[Start of Attachment]
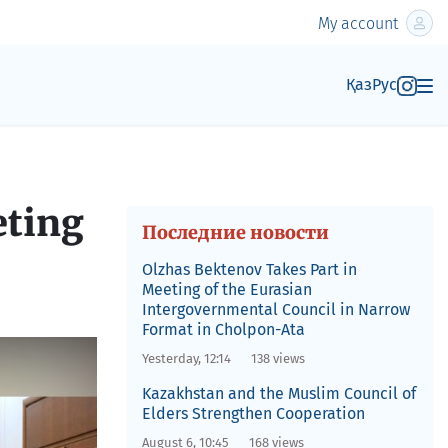
My account
Қаз
Рус
eting
Последние новости
Olzhas Bektenov Takes Part in
Meeting of the Eurasian
Intergovernmental Council in Narrow
Format in Cholpon-Ata
Yesterday, 12:14
138 views
Kazakhstan and the Muslim Council of
Elders Strengthen Cooperation
August 6, 10:45
168 views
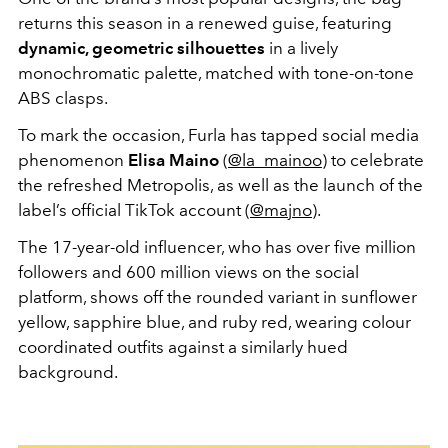
returns this season in a renewed guise, featuring
dynamic, geometric silhouettes
in a lively
monochromatic palette, matched with tone-on-tone
ABS clasps.
To mark the occasion, Furla has tapped social media
phenomenon
Elisa Maino
(
@la_mainoo
) to celebrate
the refreshed Metropolis, as well as the launch of the
label’s official TikTok account (
@majno
).
The 17-year-old influencer, who has over five million
followers and 600 million views on the social
platform, shows off the rounded variant in sunflower
yellow, sapphire blue, and ruby red, wearing colour
coordinated outfits against a similarly hued
background.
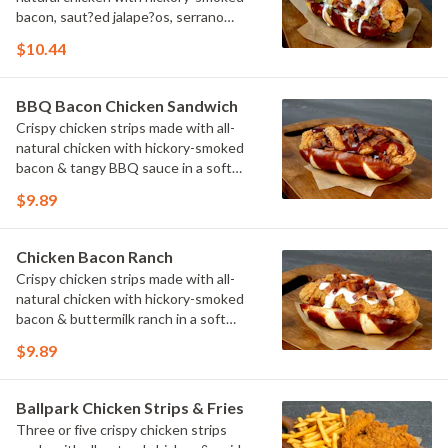
bacon, saut?ed jalape?os, serrano
peppers & onions topped with cheese
$10.44
sauce in a soft pretzel roll.
BBQ Bacon Chicken Sandwich
Crispy chicken strips made with all-
natural chicken with hickory-smoked
bacon & tangy BBQ sauce in a soft
pretzel roll.
$9.89
Chicken Bacon Ranch
Crispy chicken strips made with all-
natural chicken with hickory-smoked
bacon & buttermilk ranch in a soft
pretzel roll.
$9.89
Ballpark Chicken Strips & Fries
Three or five crispy chicken strips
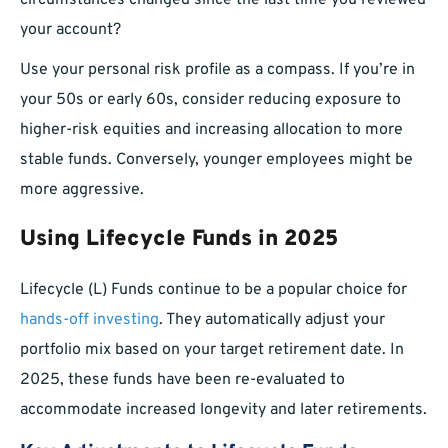
circumstances changed since the last time you reviewed
your account?
Use your personal risk profile as a compass. If you’re in
your 50s or early 60s, consider reducing exposure to
higher-risk equities and increasing allocation to more
stable funds. Conversely, younger employees might be
more aggressive.
Using Lifecycle Funds in 2025
Lifecycle (L) Funds continue to be a popular choice for
hands-off investing
. They automatically adjust your
portfolio mix based on your target retirement date. In
2025, these funds have been re-evaluated to
accommodate increased longevity and later retirements.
[End of Attachment]
Lines holding the string "social" in the records: how many are there? Give only the number.

**Written answer**:
2